### DIRECTIONS FOR THIS TASK
Beneath this line are the data; copy exactly the part of them that opens with the line containing "Versionshistorie" and closes with the line containing "и другие поправки к", and only that part.

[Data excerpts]

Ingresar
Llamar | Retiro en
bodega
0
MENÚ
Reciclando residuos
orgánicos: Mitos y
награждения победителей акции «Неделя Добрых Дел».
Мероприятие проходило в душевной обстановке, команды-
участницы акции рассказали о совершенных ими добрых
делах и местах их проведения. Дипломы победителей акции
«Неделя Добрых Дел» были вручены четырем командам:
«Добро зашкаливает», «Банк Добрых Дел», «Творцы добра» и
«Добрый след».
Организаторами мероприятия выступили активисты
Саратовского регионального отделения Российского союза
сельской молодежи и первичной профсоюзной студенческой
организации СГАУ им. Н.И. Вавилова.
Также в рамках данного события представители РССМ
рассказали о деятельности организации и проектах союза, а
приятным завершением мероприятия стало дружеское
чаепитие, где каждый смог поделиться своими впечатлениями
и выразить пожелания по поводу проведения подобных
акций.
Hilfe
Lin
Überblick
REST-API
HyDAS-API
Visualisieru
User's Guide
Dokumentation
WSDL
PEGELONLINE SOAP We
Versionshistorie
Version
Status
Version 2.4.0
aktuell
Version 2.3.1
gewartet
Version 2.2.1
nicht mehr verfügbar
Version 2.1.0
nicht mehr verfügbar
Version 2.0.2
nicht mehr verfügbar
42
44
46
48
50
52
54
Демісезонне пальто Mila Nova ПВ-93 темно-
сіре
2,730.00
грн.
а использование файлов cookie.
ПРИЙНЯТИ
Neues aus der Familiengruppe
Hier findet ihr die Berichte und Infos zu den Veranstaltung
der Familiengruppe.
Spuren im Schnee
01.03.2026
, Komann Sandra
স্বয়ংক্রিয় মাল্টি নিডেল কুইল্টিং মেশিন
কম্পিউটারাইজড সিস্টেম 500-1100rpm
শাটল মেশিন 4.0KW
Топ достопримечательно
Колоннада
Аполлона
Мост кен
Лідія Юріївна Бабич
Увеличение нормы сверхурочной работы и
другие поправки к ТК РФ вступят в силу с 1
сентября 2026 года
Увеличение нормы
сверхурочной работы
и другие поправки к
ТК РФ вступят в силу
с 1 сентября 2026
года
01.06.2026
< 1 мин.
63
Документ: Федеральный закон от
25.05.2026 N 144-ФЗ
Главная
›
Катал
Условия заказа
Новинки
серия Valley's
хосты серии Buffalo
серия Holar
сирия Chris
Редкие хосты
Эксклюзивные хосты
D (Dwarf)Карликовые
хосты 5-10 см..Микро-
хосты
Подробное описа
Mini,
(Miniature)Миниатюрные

### RESULT OF THIS TASK
Versionshistorie
Version
Status
Version 2.4.0
aktuell
Version 2.3.1
gewartet
Version 2.2.1
nicht mehr verfügbar
Version 2.1.0
nicht mehr verfügbar
Version 2.0.2
nicht mehr verfügbar
42
44
46
48
50
52
54
Демісезонне пальто Mila Nova ПВ-93 темно-
сіре
2,730.00
грн.
а использование файлов cookie.
ПРИЙНЯТИ
Neues aus der Familiengruppe
Hier findet ihr die Berichte und Infos zu den Veranstaltung
der Familiengruppe.
Spuren im Schnee
01.03.2026
, Komann Sandra
স্বয়ংক্রিয় মাল্টি নিডেল কুইল্টিং মেশিন
কম্পিউটারাইজড সিস্টেম 500-1100rpm
শাটল মেশিন 4.0KW
Топ достопримечательно
Колоннада
Аполлона
Мост кен
Лідія Юріївна Бабич
Увеличение нормы сверхурочной работы и
другие поправки к ТК РФ вступят в силу с 1
сентября 2026 года
Увеличение нормы
сверхурочной работы
и другие поправки к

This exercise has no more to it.